━━━ Records for processing

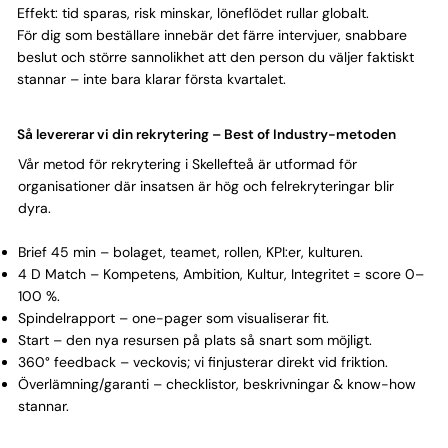
Γ
Effekt: tid sparas, risk minskar, löneflödet rullar globalt.
För dig som beställare innebär det färre intervjuer, snabbare
beslut och större sannolikhet att den person du väljer faktiskt
stannar – inte bara klarar första kvartalet.
Så levererar vi din rekrytering – Best of Industry-metoden
Vår metod för rekrytering i Skellefteå är utformad för
organisationer där insatsen är hög och felrekryteringar blir
dyra.
Brief 45 min – bolaget, teamet, rollen, KPI:er, kulturen.
4 D Match – Kompetens, Ambition, Kultur, Integritet = score 0–
100 %.
Spindelrapport – one-pager som visualiserar fit.
Start – den nya resursen på plats så snart som möjligt.
360° feedback – veckovis; vi finjusterar direkt vid friktion.
Överlämning/garanti – checklistor, beskrivningar & know-how
stannar.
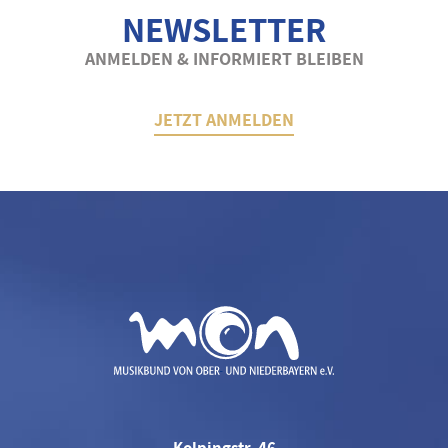
NEWSLETTER
ANMELDEN & INFORMIERT BLEIBEN
JETZT ANMELDEN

━━━━━━

§ **Your assignment**
Pictures aside, give the data again exactly as it appears.

§ **Your solution**
Γ
Effekt: tid sparas, risk minskar, löneflödet rullar globalt.
För dig som beställare innebär det färre intervjuer, snabbare
beslut och större sannolikhet att den person du väljer faktiskt
stannar – inte bara klarar första kvartalet.
Så levererar vi din rekrytering – Best of Industry-metoden
Vår metod för rekrytering i Skellefteå är utformad för
organisationer där insatsen är hög och felrekryteringar blir
dyra.
Brief 45 min – bolaget, teamet, rollen, KPI:er, kulturen.
4 D Match – Kompetens, Ambition, Kultur, Integritet = score 0–
100 %.
Spindelrapport – one-pager som visualiserar fit.
Start – den nya resursen på plats så snart som möjligt.
360° feedback – veckovis; vi finjusterar direkt vid friktion.
Överlämning/garanti – checklistor, beskrivningar & know-how
stannar.
NEWSLETTER
ANMELDEN & INFORMIERT BLEIBEN
JETZT ANMELDEN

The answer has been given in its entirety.